Records START
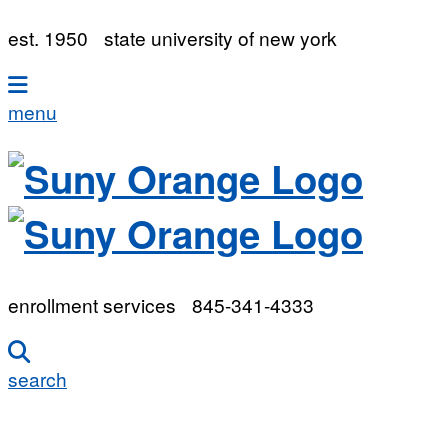
est. 1950
state university of new york
menu
enrollment services
845-341-4333
search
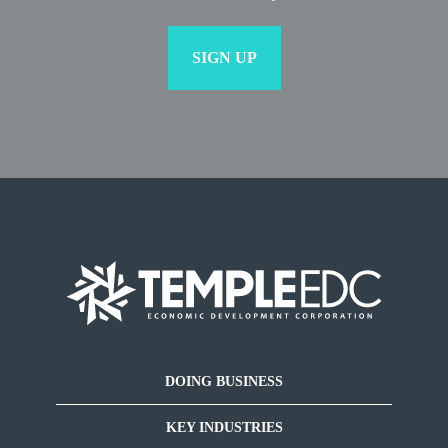
DOING BUSINESS
KEY INDUSTRIES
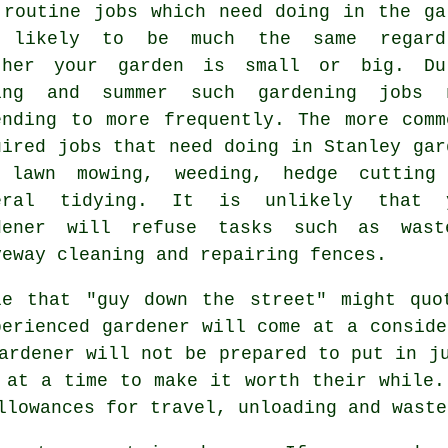
 routine
jobs
which need doing in the ga
 likely to be much the same regard
ther your garden is small or big. Du
ing and summer
such gardening jobs 
ending to more frequently. The more comm
uired jobs that need doing in Stanley
gar
e
lawn mowing
, weeding, hedge cutting
eral tidying. It is unlikely that
dener
will refuse tasks such as
wast
veway cleaning and repairing fences.
le that "guy down the street" might quo
perienced gardener will come at a conside
ardener
will not be prepared to put in ju
at a time to make it worth their while.
allowances for travel, unloading and
waste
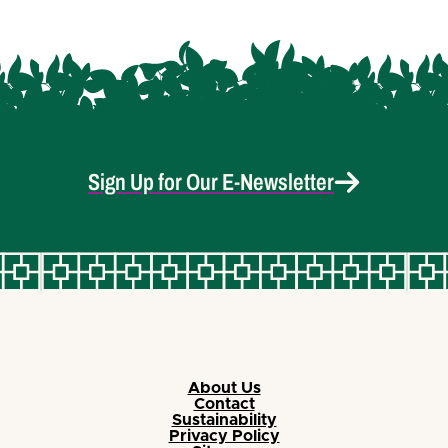
Sign Up for Our E-Newsletter
About Us
Contact
Sustainability
Privacy Policy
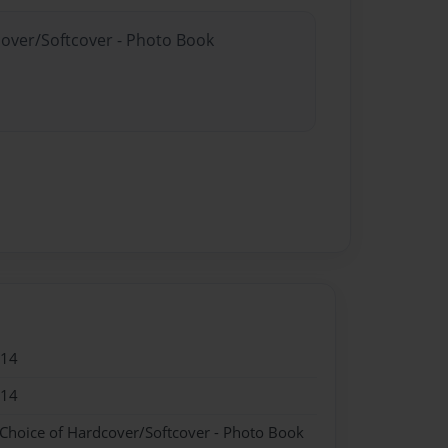
cover/Softcover - Photo Book
014
014
 Choice of Hardcover/Softcover - Photo Book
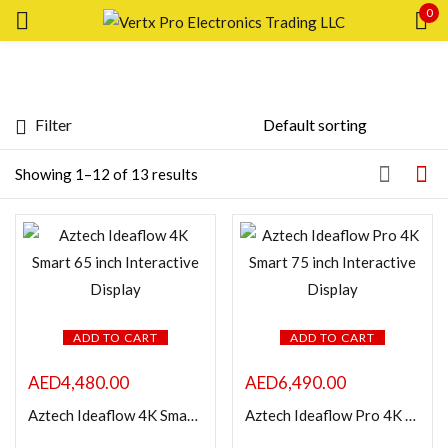
0
Sign in
Filter
Price
Showing 1–12 of 13 results
Remember me
Lost password?
LOG IN
FILTER
CREATE AN ACCOUNT
ADD TO CART
ADD TO CART
AED
4,480.00
AED
6,490.00
Featured products
Aztech Ideaflow 4K Smart 65 inch Interactive Display
Aztech Ideaflow Pro 4K Smart 75 inch Interactive Display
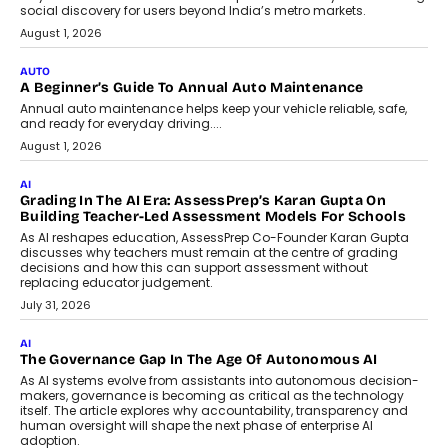
For Nonprofits
Speaking with TechGraph, Arjun Balaji,
Co-Founder and Programme Director of
Impact AI Foundry, discussed...
July 7, 2026
AI
How AI Is Building India’s Next-
Generation Emergency Mobility
Infrastructure
Imagine this. A customer is stranded on
the roadside due to a vehicle
breakdown...
July 2, 2026
BUSINESS
Remsons Industries Appoints Rahul Prabhakar Desai As
CEO
Rahul Prabhakar Desai has been appointed CEO of Remsons
Industries, succeeding Amit Srivastava as the automotive
components manufacturer advances its planned leadership
transition.
August 4, 2026
FINANCE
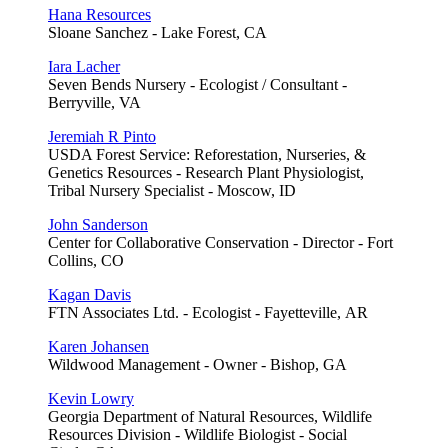
Hana Resources
Sloane Sanchez - Lake Forest, CA
Iara Lacher
Seven Bends Nursery - Ecologist / Consultant -
Berryville, VA
Jeremiah R Pinto
USDA Forest Service: Reforestation, Nurseries, &
Genetics Resources - Research Plant Physiologist,
Tribal Nursery Specialist - Moscow, ID
John Sanderson
Center for Collaborative Conservation - Director - Fort
Collins, CO
Kagan Davis
FTN Associates Ltd. - Ecologist - Fayetteville, AR
Karen Johansen
Wildwood Management - Owner - Bishop, GA
Kevin Lowry
Georgia Department of Natural Resources, Wildlife
Resources Division - Wildlife Biologist - Social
Records END
- Problem details: No pictures should appear; only the lines from the first line of the records through the line with "Infrastructure", both included, are to be restated word for word.

- Exercise solution:
est. 1950
state university of new york
menu
enrollment services
845-341-4333
search
DOING BUSINESS
KEY INDUSTRIES
 routine
jobs
which need doing in the ga
 likely to be much the same regard
ther your garden is small or big. Du
ing and summer
such gardening jobs 
ending to more frequently. The more comm
uired jobs that need doing in Stanley
gar
e
lawn mowing
, weeding, hedge cutting
eral tidying. It is unlikely that
dener
will refuse tasks such as
wast
veway cleaning and repairing fences.
le that "guy down the street" might quo
perienced gardener will come at a conside
ardener
will not be prepared to put in ju
at a time to make it worth their while.
allowances for travel, unloading and
waste
Sign Up for Our E-Newsletter
About Us
Contact
Sustainability
Privacy Policy
cover/Softcover - Photo Book
014
014
 Choice of Hardcover/Softcover - Photo Book
0
Sign in
Filter
Price
Showing 1–12 of 13 results
Remember me
Lost password?
LOG IN
FILTER
CREATE AN ACCOUNT
ADD TO CART
ADD TO CART
AED
4,480.00
AED
6,490.00
Featured products
Aztech Ideaflow 4K Smart 65 inch Interactive Display
Aztech Ideaflow Pro 4K Smart 75 inch Interactive Display
For Nonprofits
Speaking with TechGraph, Arjun Balaji,
Co-Founder and Programme Director of
Impact AI Foundry, discussed...
July 7, 2026
AI
How AI Is Building India’s Next-
Generation Emergency Mobility
Infrastructure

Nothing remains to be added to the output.